START Available data
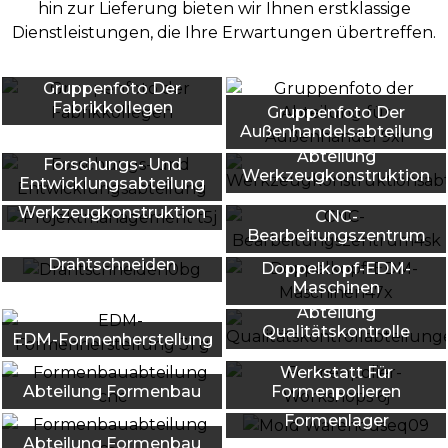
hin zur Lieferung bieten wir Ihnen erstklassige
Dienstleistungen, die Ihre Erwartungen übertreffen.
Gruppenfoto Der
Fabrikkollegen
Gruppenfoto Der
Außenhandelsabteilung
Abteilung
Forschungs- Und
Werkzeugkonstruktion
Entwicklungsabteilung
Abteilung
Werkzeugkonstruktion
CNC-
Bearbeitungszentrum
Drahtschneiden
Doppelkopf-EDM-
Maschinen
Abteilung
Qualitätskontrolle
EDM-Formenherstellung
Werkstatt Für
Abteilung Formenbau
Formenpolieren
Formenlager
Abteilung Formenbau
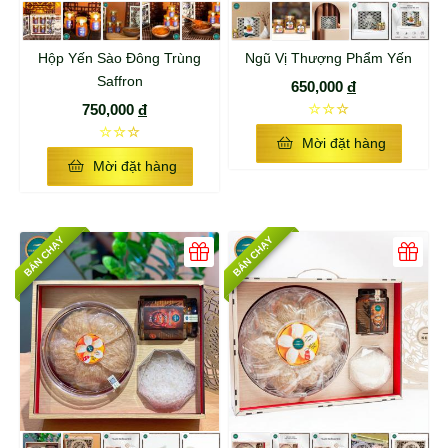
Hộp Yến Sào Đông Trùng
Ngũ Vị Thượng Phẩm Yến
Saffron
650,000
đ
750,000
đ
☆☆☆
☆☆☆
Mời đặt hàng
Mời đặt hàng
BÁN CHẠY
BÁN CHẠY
END Available data
START Available data
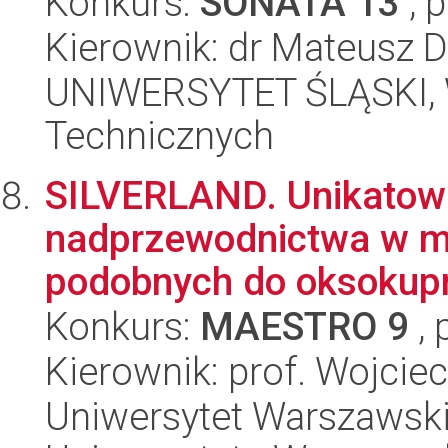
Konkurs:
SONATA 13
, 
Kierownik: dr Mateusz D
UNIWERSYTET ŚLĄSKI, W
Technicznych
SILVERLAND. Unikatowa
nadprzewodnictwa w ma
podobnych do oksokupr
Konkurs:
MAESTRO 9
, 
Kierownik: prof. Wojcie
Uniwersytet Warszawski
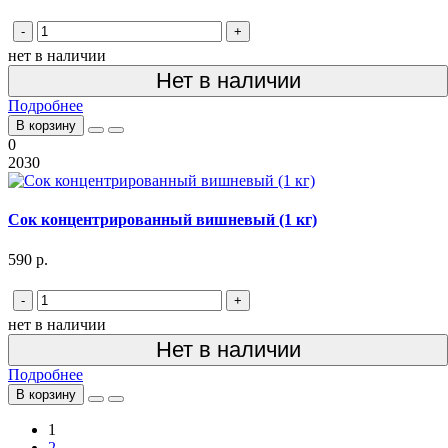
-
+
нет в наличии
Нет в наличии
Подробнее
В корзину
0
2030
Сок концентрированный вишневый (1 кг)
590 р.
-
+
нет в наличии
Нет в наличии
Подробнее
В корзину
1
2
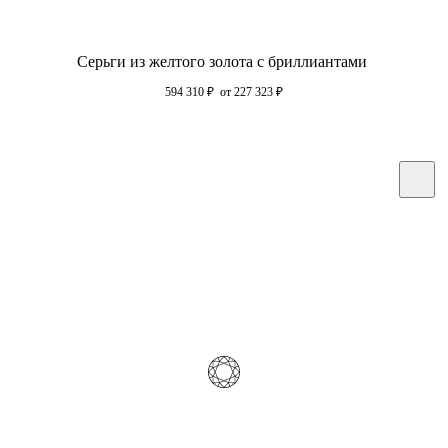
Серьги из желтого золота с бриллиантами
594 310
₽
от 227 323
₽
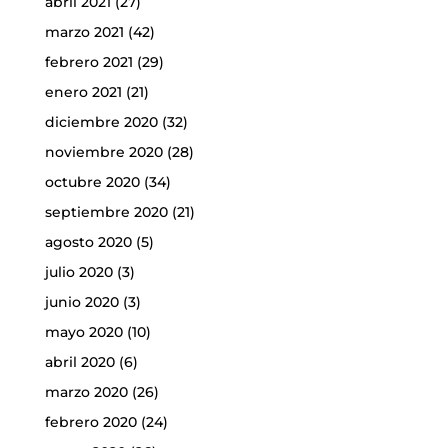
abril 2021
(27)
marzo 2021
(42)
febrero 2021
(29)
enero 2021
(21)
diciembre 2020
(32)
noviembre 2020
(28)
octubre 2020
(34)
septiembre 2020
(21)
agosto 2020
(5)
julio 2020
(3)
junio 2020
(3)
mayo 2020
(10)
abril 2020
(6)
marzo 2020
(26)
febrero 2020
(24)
END Available data
What to do:
Among the entries above, the lines between the ones containing "hin zur Lieferung" and "EDM-Formenherstellung", inclusive, are to be transcribed exactly. No other line is to be given.

Solution to this task:
hin zur Lieferung bieten wir Ihnen erstklassige
Dienstleistungen, die Ihre Erwartungen übertreffen.
Gruppenfoto Der
Fabrikkollegen
Gruppenfoto Der
Außenhandelsabteilung
Abteilung
Forschungs- Und
Werkzeugkonstruktion
Entwicklungsabteilung
Abteilung
Werkzeugkonstruktion
CNC-
Bearbeitungszentrum
Drahtschneiden
Doppelkopf-EDM-
Maschinen
Abteilung
Qualitätskontrolle
EDM-Formenherstellung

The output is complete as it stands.